Expert Answers: How to Remove Smoke Smell

Dinner get a little too done and now your house reeks? HANDY has the answer for removing smoke smell.

Q: I inadvertently left a bagel in the toaster on the “dark” setting while I went out to check the mail. My quick “hello” to the neighbor grew to a chat, and when I went back inside, the house was filled with smoke. (The smoke detector worked, but I didn’t hear it from my mailbox.) Fortunately, there was no fire; however, the burn smell won’t go away. Any ideas? - Jane Watson, Kansas City, MO

A: Clearing the air of visible smoke usually doesn’t eliminate its lingering odor or film.

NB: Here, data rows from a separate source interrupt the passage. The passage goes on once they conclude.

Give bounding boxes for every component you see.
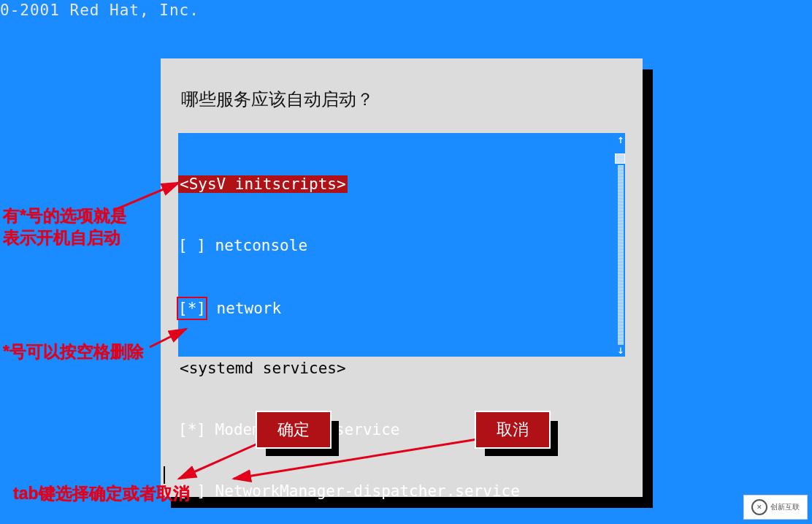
ok-button[interactable]: 确定 xyxy=(256,411,332,449)
scroll-down-icon[interactable]: ↓ xyxy=(616,345,625,355)
cancel-button-wrap: 取消 xyxy=(475,411,548,446)
list-header-systemd: <systemd services> xyxy=(178,358,625,379)
scrollbar[interactable]: ↑ ↓ xyxy=(616,133,625,357)
service-row[interactable]: [ ] netconsole xyxy=(178,235,625,256)
service-row[interactable]: [*] network xyxy=(178,297,625,317)
service-label: network xyxy=(217,300,282,317)
arrow-to-abrt-check xyxy=(146,322,197,351)
annotation-tab: tab键选择确定或者取消 xyxy=(13,482,190,504)
scroll-up-icon[interactable]: ↑ xyxy=(616,134,625,145)
svg-line-1 xyxy=(150,329,186,347)
dialog-title: 哪些服务应该自动启动？ xyxy=(181,88,625,111)
service-label: netconsole xyxy=(215,237,307,254)
arrow-to-network-checkbox xyxy=(110,175,190,212)
checkbox-highlight[interactable]: [*] xyxy=(177,297,207,320)
logo-icon: ✕ xyxy=(751,499,767,515)
logo-text: 创新互联 xyxy=(770,502,800,512)
scroll-track[interactable] xyxy=(618,165,624,345)
watermark-logo: ✕ 创新互联 xyxy=(743,495,808,520)
copyright-text: 0-2001 Red Hat, Inc. xyxy=(0,1,199,19)
svg-line-0 xyxy=(113,183,179,210)
scroll-indicator xyxy=(615,153,625,164)
service-listbox[interactable]: <SysV initscripts> [ ] netconsole [*] ne… xyxy=(178,133,625,357)
cancel-button[interactable]: 取消 xyxy=(475,411,551,449)
list-header-sysv: <SysV initscripts> xyxy=(178,174,625,194)
annotation-space-delete: *号可以按空格删除 xyxy=(3,341,144,362)
ok-button-wrap: 确定 xyxy=(256,411,329,446)
checkbox[interactable]: [ ] xyxy=(178,235,206,256)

That’s because smoke’s minuscule particles permeate porous materials such as carpet, upholstery, drapes, walls and ceilings and stick to hard surfaces such as woodwork, furniture, flooring, appliances, windows, etc. Here is a 10-step procedure for smoke removal:

  1. Immediately banish charred items (in this case, the toast and toaster). It’s wise to replace the toaster, as it likely failed either before or during the incident.
  2. Turn off your furnace or air conditioner so the smoke is not drawn into your HVAC system. Do not operate bathroom or kitchen vent fans.
  3. Drive the smoke outside ASAP by creating positive air pressure. Work on one room at a time while it is sealed off from other rooms. Prop a large fan set on high speed in an exterior door opening or open window to suck fresh air into the room. Open one window or door at the opposite end of the room where air will be pushed outside. Do this in each room, operating the fan for at least 20 minutes per room. (If there is a directional breeze from outside, work with it, not against it.) To increase airflow, remove window screens and wash, rinse and dry them.
  4. Remove all window treatments. Launder or dry clean curtains and drapes; wash and rinse wood, plastic or metal blinds.
  5. Wash the interiors of windows and window frames.
  6. Air out or wash other fabric items such as pillows, bedding, stuffed toys and upholstery. If the smell remains, you’ll need to use an upholstery cleaner on furniture. Never use fragrance products to mask the smell; that is merely adding another air pollutant to the mix.
  7. Clean carpet using a vacuum cleaner equipped with a high-efficiency filter. Empty the debris immediately. If necessary, sprinkle baking soda on the carpet, let it sit for 10 or 15 minutes and vacuum again.
  8. If you haven’t operated your furnace or air conditioner yet, turn the fan setting to “on” and circulate air throughout the house for several hours (with windows open, if possible). Change the furnace filter.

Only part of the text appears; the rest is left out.